Thursday, November 24, 2011
The Culminating, Superb "Miss Gandy"
Last night I saw the new, nearly perversely static Clint Eastwood-directed movie, J. Edgar. Sitting through this bizarre film (awards for makeup and costumes, for sure), it was hard not to think about my father's FBI records, some 800 pages on Sidney Kaufman gathered over nearly forty years, especially given that Helen Gandy and Clyde Tolson were the two supporting characters in the film. Here is some of what I wrote about them in The Memory Of All That:
"There is a marvelous rubber-stamped list of names of FBI personnel to whom copies of the Kaufman documents were circulated. This was their work; this is what they got up every day to do — process this Confidential, Classified, Secret, and Top Secret information about my father. I like to imagine them, sitting at their desks, typewriters clacking and phones ringing in the background, like a newsroom. There is much to do, fresh reports on the Subject: Sidney Kaufman to pore over, there is new information gathered by SA [redacted] or reported by “[redacted], an informant who has in the past furnished us with reliable information” (or even better, information provided by the occasional “[redacted], an informant who has in the past furnished us with reliable and unreliable information”). Presumably there were reports written about these reports. Individuals must have been assigned to analyze and come to conclusions about the information that had been so painstakingly compiled about the Subject: Sidney Kaufman. Meetings must have occurred, decisions must have been made about further interviews with informants reliable and unreliable, and all those pretext phone calls must have been scripted and scheduled. And all of the reports were typed up, copied, circulated, and filed with all the other accumulated Sidney Kaufman information.
By the late sixties, the rubber-stamped copy list had been streamlined to simple names, but I must admit to a preference for the more traditional earlier iterations, when each name is given the honorific “Mr.” and then there is the culminating, superb “Miss Gandy.” This list of names reads:
Mr. Tolson
Mr. Boardman
Mr. Nichols
Mr. Belmont
Mr. Harbo
Mr.

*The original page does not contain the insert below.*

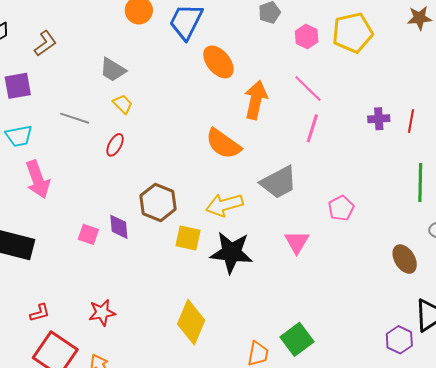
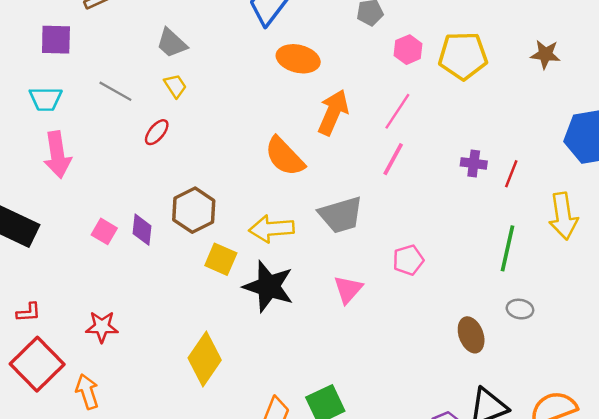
orange ellipse: (218, 62) -> (298, 59), turned -48
pink line: (308, 89) -> (397, 111), turned 68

Mohr
Mr. Parsons
Mr. Rosen
Mr. Tamm
Mr. Sizoo
Mr. Winterrowd
Tele. Room
Mr. Holloman
Miss Gandy
I really love this list, which changes only slightly through the years of documentation of Sidney Kaufman’s activities. It is a sequence of names rich in possibility, yet, seeing it repeat throughout the pages of these files, it becomes reliable and familiar, like a wallpaper pattern or a melody. The names, when seen again and again, start to have a delightful rhythm and inevitability that invite memorization, like the presidents of the United States, or Latin declensions.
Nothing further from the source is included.